Perfusion and oxygenation

CHAPTER 28 Perfusion and oxygenation




A great deal has been learned over several decades about tissue repair and the importance of perfusion and oxygenation to healing, although much of that information has not been applied widely in daily clinical practice. Recognition is growing that inadequate wound healing and complications, such as surgical site infection, of acute wounds likely have their origins early in the initial inflammatory response and early in the healing process, when tissue breaking strength is low and physiologic responses may not be optimal (Dubay and Franz, 2003).


Classic and recent evidence serves as a guide to understanding the importance of adequate blood flow to peripheral tissues with an adequate oxygen supply so that optimal healing and resistance to infection for acute and chronic wounds may occur.

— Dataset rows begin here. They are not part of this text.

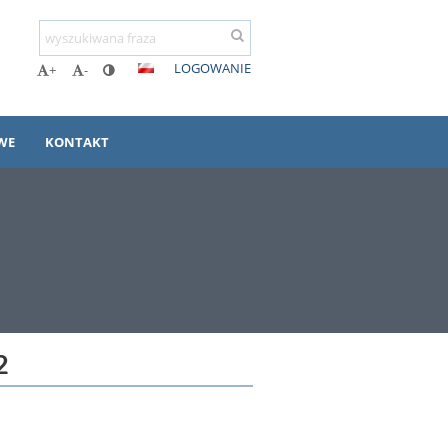
LOGOWANIE
+
-
WE
KONTAKT
2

This chapter addresses factors that influence perfusion and local wound oxygenation during wound repair, including autonomic nervous system activation, fluids, supplemental oxygen, pain, stress, hypothermia, obesity, and tobacco use. The efficacy of interventions for modifying these factors to achieve better wound tissue perfusion and healing responses are discussed in light of current evidence.



Impact of oxygen and perfusion in wound healing


The critical roles of oxygen in healing are summarized in Table 28-1. Oxygen fuels the cellular functions essential to the repair process; therefore the ability to perfuse the tissues and the availability of oxygen (partial pressure of oxygen [PO2]) to the local wound area are critical to wound healing. The processes of tissue repair that require oxygen include oxidative bacterial killing and resistance to infection, collagen synthesis and fibroplasia, angiogenesis, and epithelialization (Hartmann et al, 1992; Hopf and Rollins, 2007; Hunt, Ellison, and Sen, 2004; Hunt and Aslam, 2004; Sen, 2003).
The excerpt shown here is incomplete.